2020 IIHS TOP SAFETY PICK+ Winners
- 2020 Crosstrek Hybrid
- 2020 Forester
- 2020 Legacy
- 2020 Outback
2020 IIHS TOP SAFETY PICK Winners
- 2021 Crosstrek (with EyeSight and specific headlights)
- 2020 Impreza sedan and five-door (with EyeSight® and specific headlights)
- 2020 WRX (with EyeSight and specific headlights)

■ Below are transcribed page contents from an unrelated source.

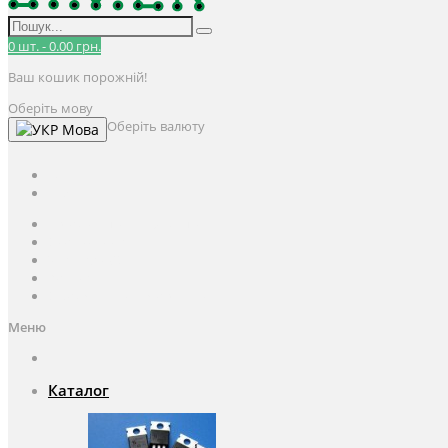
0
шт.
-
0.00 грн.
Ваш кошик порожній!
Оберіть мову
Оберіть валюту
Мова
UAH
грн.
UAH
$
USD
Авторизація / Реєстрація
Особистий кабінет
Закладки (0)
Кошик
Оформлення замовлення
Меню
Каталог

The 3-row Ascent comes in four trim levels – Base, Premium, Limited and Touring - and starts from $32,295, a $300 bump over the previous year. It’s on sale now at CarProUSA Certified Subaru Dealers
You can check out Car Pro Show host Jerry Reynold’s review of the 2019 Ascent here
IIHSA Top Safety Pick+
To earn a 2020 TOP SAFETY PICK+
or TOP SAFETY PICK
award, vehicles must earn 'Good' ratings in each of IIHS's six crashworthiness evaluations: driver-side small overlap front, passenger-side small overlap front, moderate overlap front, side, roof strength and head restraint tests. Vehicle must also earn 'Good' or 'Acceptable' headlight ratings and offer available front crash prevention that earns 'Advanced or 'Superior' ratings in both vehicle-to-vehicle and vehicle-to-pedestrian evaluations. Ascent comes standard with Subaru EyeSight® Driver Assist Technology, which includes automatic emergency braking, and it earns the 'Superior' rating for both evaluations.
In the vehicle-to-vehicle evaluation, the Ascent avoided collisions in both the 12 and 25 mph track tests. In the vehicle-to-pedestrian test, the Ascent avoided collisions in the 12 mph and 25 mph scenarios simulating an adult crossing the road in each of the five trials. It also avoided striking the dummy in the 25 mph scenario simulating an adult walking parallel to the road. In the 12 and 25 mph scenario simulating a child crossing the road from behind two parked cars and the 37 mph parallel adult test, it averaged substantial speed reductions.
The IIHS tweaked award criteria for this model year. It added a requirement to achieve a 'Good' rating for the passenger-side small overlap front collision, such as if the front corner of the vehicle hits a tree or utility pole. It also added pedestrian crash prevention ratings into its TOP SAFETY PICK
and TOP SAFETY PICK+
awards for the first time.
Automatic Emergency Braking
Subaru and other automakers have made a voluntary commitment to make automatic emergency braking standard on virtually all their models by 2022. Subaru says it’s going even further, committing to also include vehicle-to-pedestrian safety functionality with its Eyesight system.
IIHS says the technology could help reduce the rising number of pedestrian fatalities, which have increased 53 percent since reaching a low point in 2009. More than 6,000 pedestrians were killed in crashes in 2018.
"Subaru supports IIHS efforts that spur the industry to achieve higher levels of vehicle safety and occupant protection," says Thomas J. Doll, President and CEO, Subaru of America, Inc. "We view the IIHS awards as validation for our efforts to continually innovate safety features for our customers."